More recently, the league has started a digital streaming platform in partnership with DAZN to broadcast the league in select countries and is expected to grow over the coming years. Former J-Leaguers are also starting to play in other Asian countries including the likes of India, further increasing its reach across Asia.
The league now has 3 divisions and is steadily moving towards its 100 year vision of having 100 professional clubs by 2092. It has proved to be a fantastic model for professional, sporting and community development. Not many leagues in the world can boast of having a centre and service to help players prepare for a life after football. It has produced many fantastic adventures and also become a scouting hot spot for the German league; the national team’s fortunes in the 2010 World Cup playing a huge role.

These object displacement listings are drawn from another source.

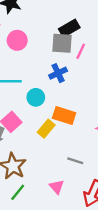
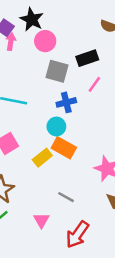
pink circle: (17, 40) -> (45, 41), moved
gray square: (62, 43) -> (57, 71), moved
cyan circle: (36, 97) -> (56, 126), moved

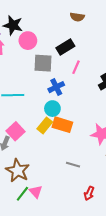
yellow rectangle: (42, 158) -> (45, 125), moved
pink triangle: (41, 220) -> (36, 192), moved
red arrow: (77, 235) -> (89, 193), size x0.6

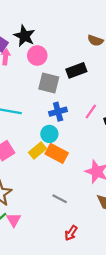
pink line: (76, 67) -> (91, 112), moved

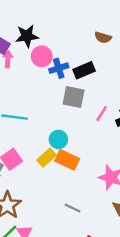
black star: (24, 36) -> (27, 36), turned -30
gray square: (49, 83) -> (74, 97), moved
blue cross: (58, 112) -> (59, 68), moved

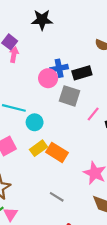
black star: (27, 36) -> (42, 20), moved
pink circle: (42, 56) -> (48, 78), moved
cyan circle: (58, 139) -> (35, 122), moved

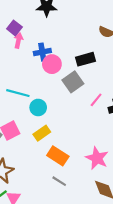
blue cross: (59, 68) -> (42, 52), moved
gray square: (70, 96) -> (73, 82), turned 36
orange rectangle: (57, 152) -> (58, 156), moved

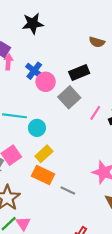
blue cross: (42, 52) -> (34, 71), turned -35
orange rectangle: (58, 156) -> (43, 175), moved
gray line: (59, 181) -> (68, 191), moved

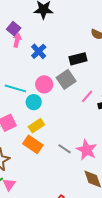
pink circle: (46, 82) -> (44, 84), moved
gray line: (68, 191) -> (65, 149), moved

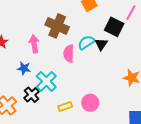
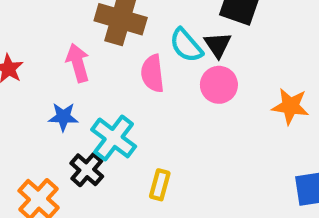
cyan semicircle: (86, 42) -> (186, 45), turned -90
pink circle: (90, 103) -> (219, 85), moved
yellow rectangle: (65, 106) -> (160, 185), turned -48

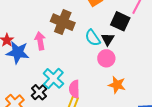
pink semicircle: (153, 73) -> (74, 89), moved
orange star: (290, 106) -> (117, 85), moved
blue star: (63, 117) -> (18, 52), moved, size x1.6

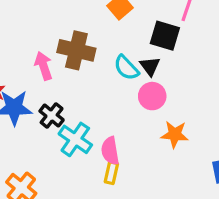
pink arrow: (40, 41) -> (44, 66), moved
black cross: (39, 92) -> (52, 115), moved

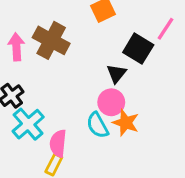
cyan semicircle: (126, 68) -> (97, 125), moved
orange star: (175, 134) -> (126, 123), moved

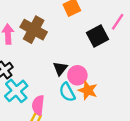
black square: (138, 49) -> (98, 36), turned 30
black triangle: (116, 74) -> (60, 68), moved

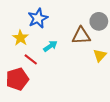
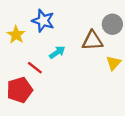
blue star: (38, 18) -> (43, 21), turned -30
yellow star: (20, 38) -> (16, 35), moved

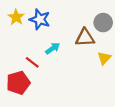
yellow star: (16, 35) -> (16, 17), moved

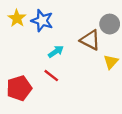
brown triangle: (85, 38) -> (90, 40), turned 30
red line: (32, 62) -> (51, 76), moved

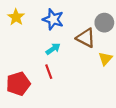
blue star: (42, 21) -> (53, 19), moved
red line: (51, 76) -> (49, 72), turned 32

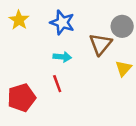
brown triangle: (86, 38) -> (100, 44), turned 42
cyan arrow: (53, 49) -> (62, 57), turned 40

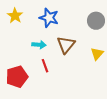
brown triangle: (100, 44) -> (66, 45), moved
cyan arrow: (62, 57) -> (39, 45), moved

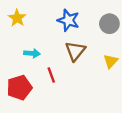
blue star: (49, 18) -> (68, 20), moved
cyan arrow: (39, 45) -> (32, 53), moved

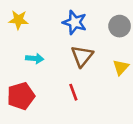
yellow star: (17, 18) -> (18, 20), turned -30
red line: (51, 75) -> (73, 92), moved

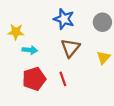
yellow star: (18, 20) -> (16, 32), moved
red pentagon: (21, 96) -> (34, 79), moved

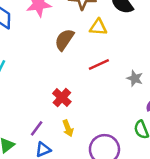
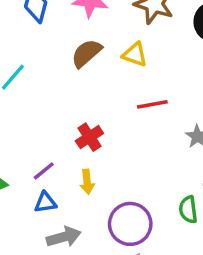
yellow triangle: (98, 27) -> (135, 55), moved
brown semicircle: (64, 40) -> (86, 53), moved

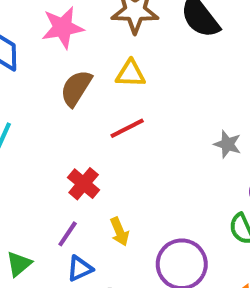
red line: (152, 104) -> (127, 128), moved
red cross: (89, 137) -> (84, 184), moved

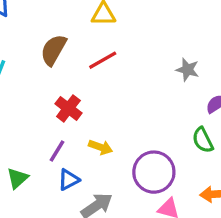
brown semicircle: (76, 88) -> (53, 50), moved
yellow arrow: (120, 232) -> (100, 147), turned -45

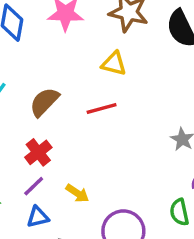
brown semicircle: (53, 50) -> (44, 102), moved
red cross: (68, 108) -> (38, 152), moved

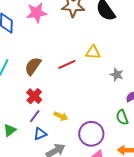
yellow triangle: (114, 64) -> (93, 52), moved

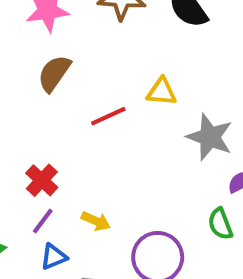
brown semicircle: (33, 66) -> (54, 73), moved
gray star: (117, 75) -> (210, 137), size x1.6

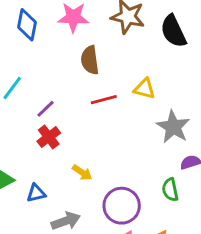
brown semicircle: (54, 73) -> (90, 60), moved, turned -52
purple line: (43, 221) -> (46, 109), moved
blue triangle: (54, 257) -> (36, 193), moved

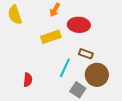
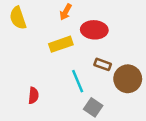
cyan line: (65, 68) -> (78, 81), turned -48
brown circle: (97, 75) -> (128, 79), moved

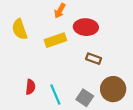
yellow semicircle: (18, 18) -> (20, 29), moved
brown circle: (128, 79) -> (113, 89), moved
cyan line: (78, 81) -> (55, 95), moved

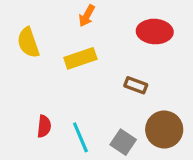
red ellipse: (86, 27) -> (155, 32), moved

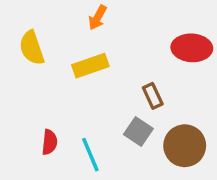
red ellipse: (155, 32) -> (192, 48), moved
brown rectangle: (136, 85) -> (153, 96), turned 45
gray square: (123, 142) -> (138, 131), moved

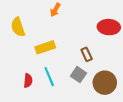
yellow rectangle: (90, 66) -> (45, 47), moved
cyan line: (90, 155) -> (49, 77), moved

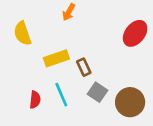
red ellipse: (109, 27) -> (135, 33), turned -55
brown rectangle: (87, 54) -> (84, 67), moved

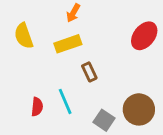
yellow rectangle: (56, 58) -> (68, 44), moved
gray square: (98, 92) -> (104, 120), moved

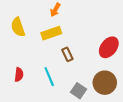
red ellipse: (144, 36) -> (109, 47), moved
red semicircle: (37, 107) -> (19, 75), moved

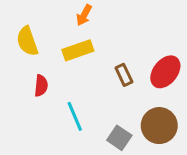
brown rectangle: (67, 54) -> (124, 75), moved
red semicircle: (19, 75) -> (41, 86), moved

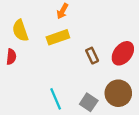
red semicircle: (41, 86) -> (11, 57), moved
cyan line: (75, 116) -> (56, 99), moved

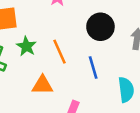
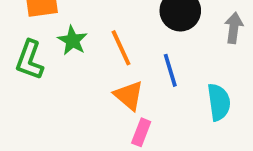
orange triangle: (42, 85) -> (129, 96), moved, turned 40

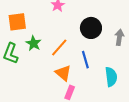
orange line: (121, 48) -> (59, 47), turned 66

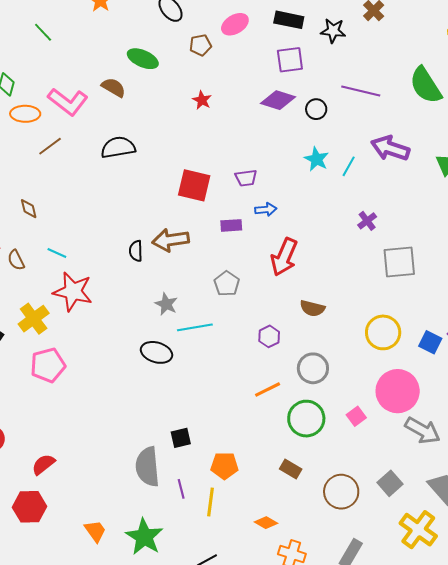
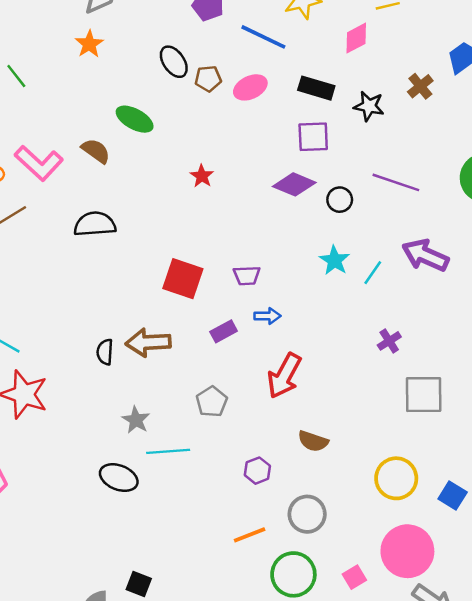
brown pentagon: (200, 45) -> (208, 79), moved
purple rectangle: (231, 225) -> (224, 331), turned -30
black square: (181, 438) -> (139, 584), turned 30

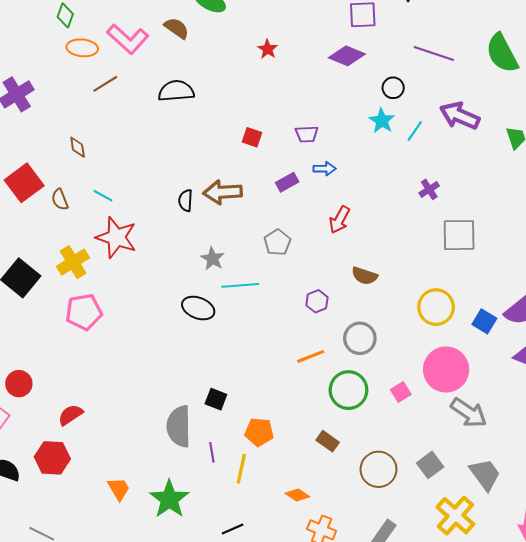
black circle: (340, 200) -> (393, 88), moved
red square: (183, 279) -> (252, 137), size x0.6
red arrow: (284, 376) -> (339, 220), size x0.7

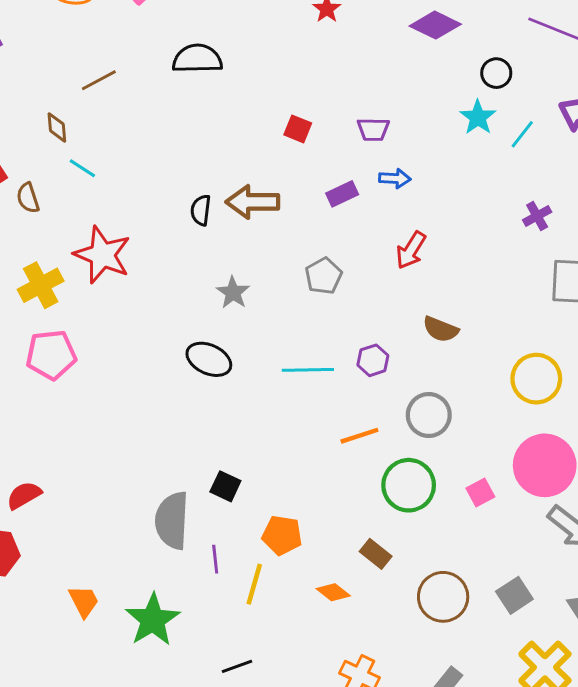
brown line: (105, 84) -> (99, 80), moved
cyan line: (103, 196) -> (82, 168), moved
cyan line: (240, 285) -> (308, 370), moved
orange diamond: (297, 495) -> (333, 592), moved

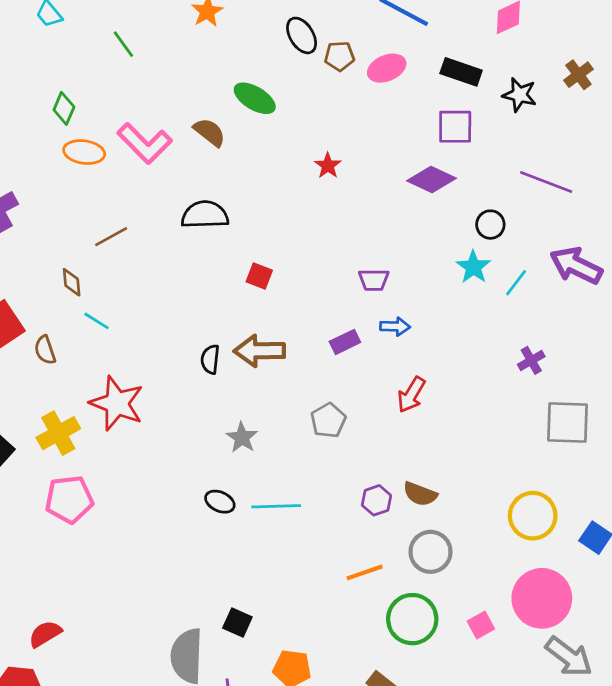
red square: (298, 129) -> (259, 276), moved
brown semicircle: (441, 329) -> (420, 494), moved
black ellipse: (209, 359) -> (220, 502), size x0.7
cyan line: (308, 370) -> (276, 506), moved

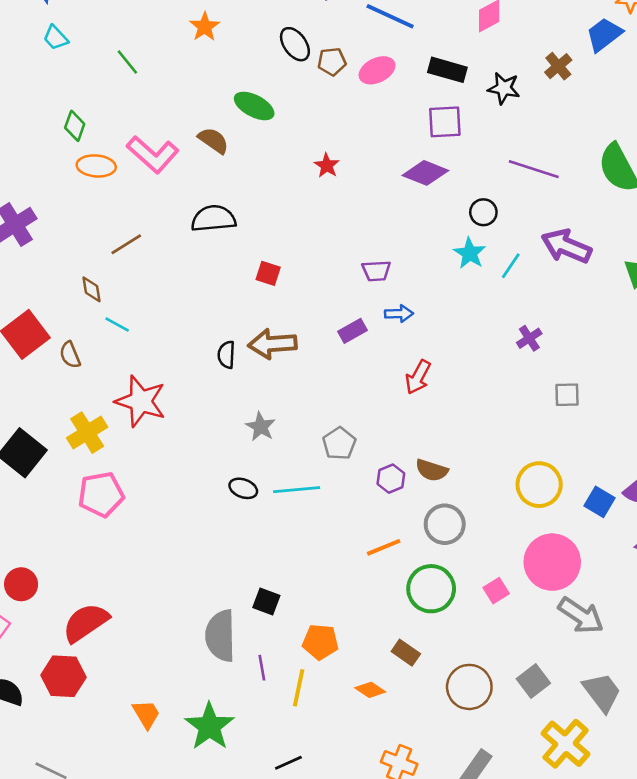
gray pentagon: (328, 420) -> (339, 444), moved
gray square: (568, 422) -> (567, 395), size x0.6
red semicircle: (45, 634) -> (86, 623), size x1.5

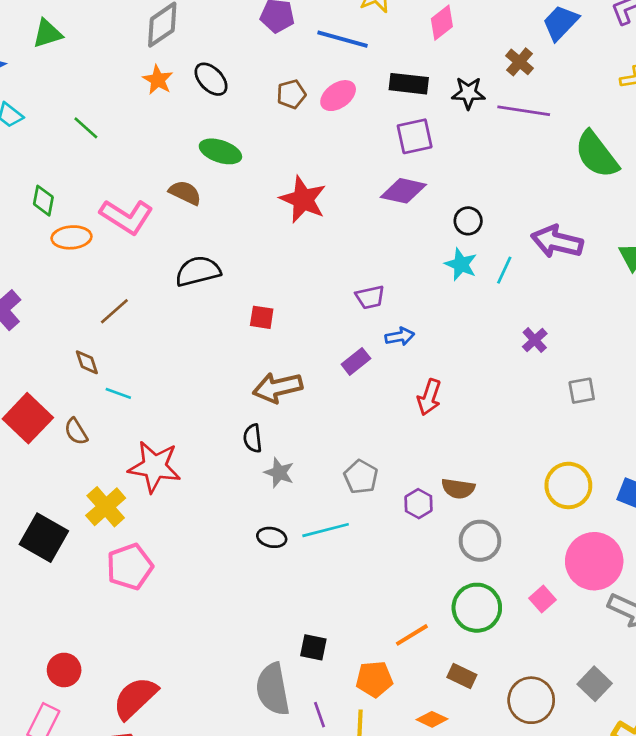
black ellipse: (295, 44) -> (211, 79), moved
red star: (327, 166) -> (303, 199), size x1.8
purple line: (534, 169) -> (524, 111), moved
black semicircle: (226, 355) -> (253, 438), moved
orange line: (384, 547) -> (412, 635), moved

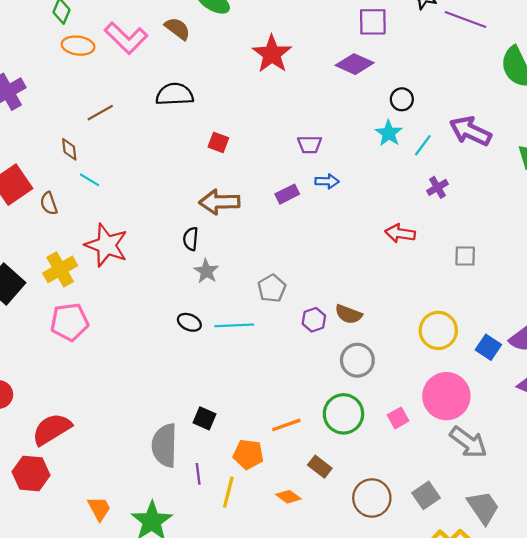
purple cross: (535, 340) -> (438, 187), moved
red arrow: (429, 397) -> (400, 233), moved, turned 68

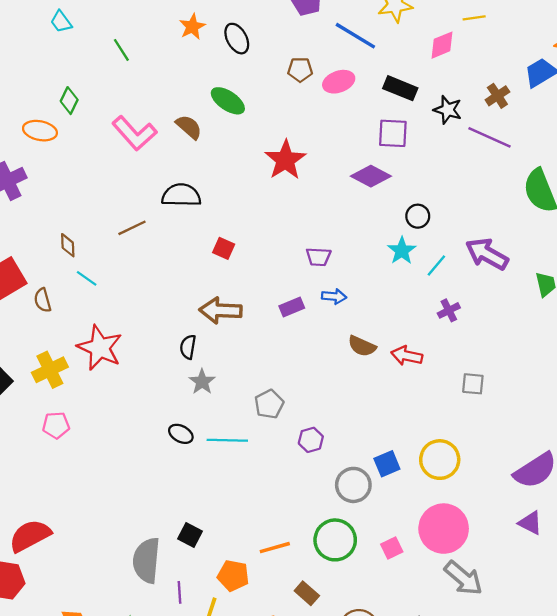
orange ellipse: (78, 46) -> (40, 131), moved
brown line: (100, 113) -> (132, 228), moved
brown semicircle: (349, 314) -> (362, 346), moved
pink pentagon: (69, 322) -> (56, 425), size x0.7
blue square: (488, 347) -> (387, 464), moved, turned 30

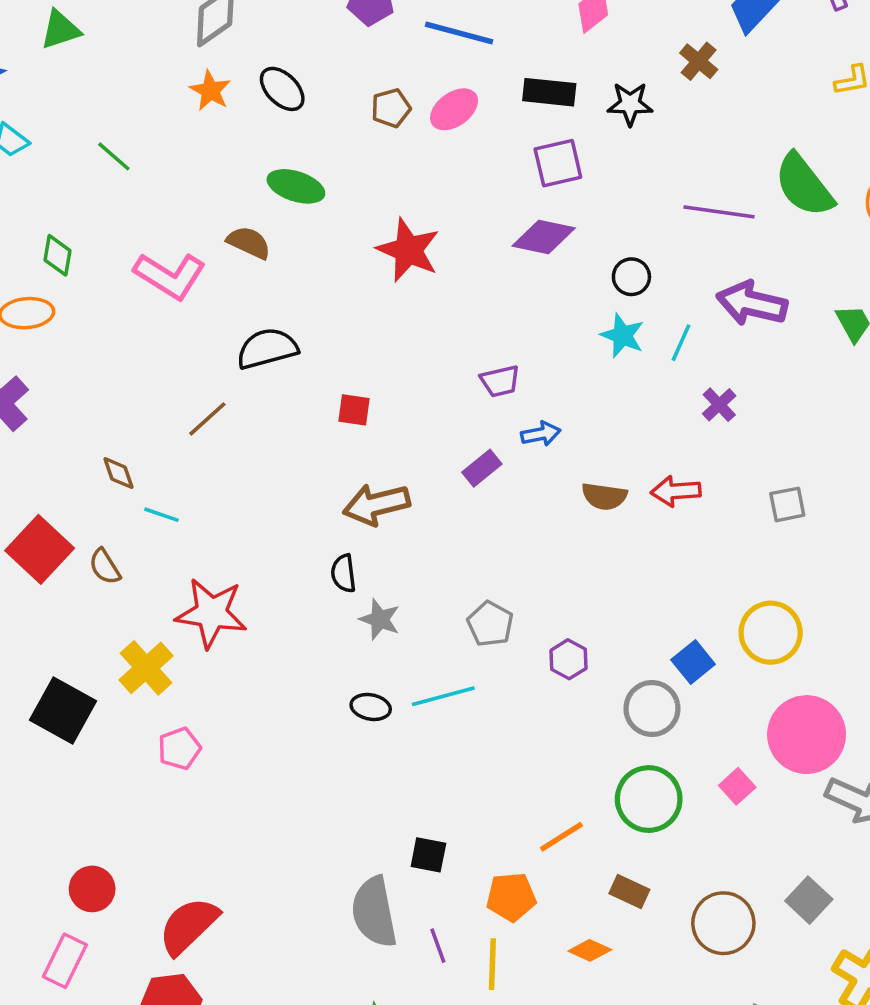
purple line: (490, 137) -> (719, 212), moved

So where next for Japan? The obvious answer is world domination and becoming a global brand. However, there is a bigger question that Japanese football has to answer. The J-League was founded on some core values and they have managed to introduce commercialism while staying true to its roots for the most part. They have managed to develop in a way that has made it a sustainable brand. Yet the likes of China and Qatar are now pumping in huge amounts of money in order to become globally relevant.
Japan has also stated its intention to be world champions by 2092. Will they sacrifice their core values to achieve that? Time will surely tell.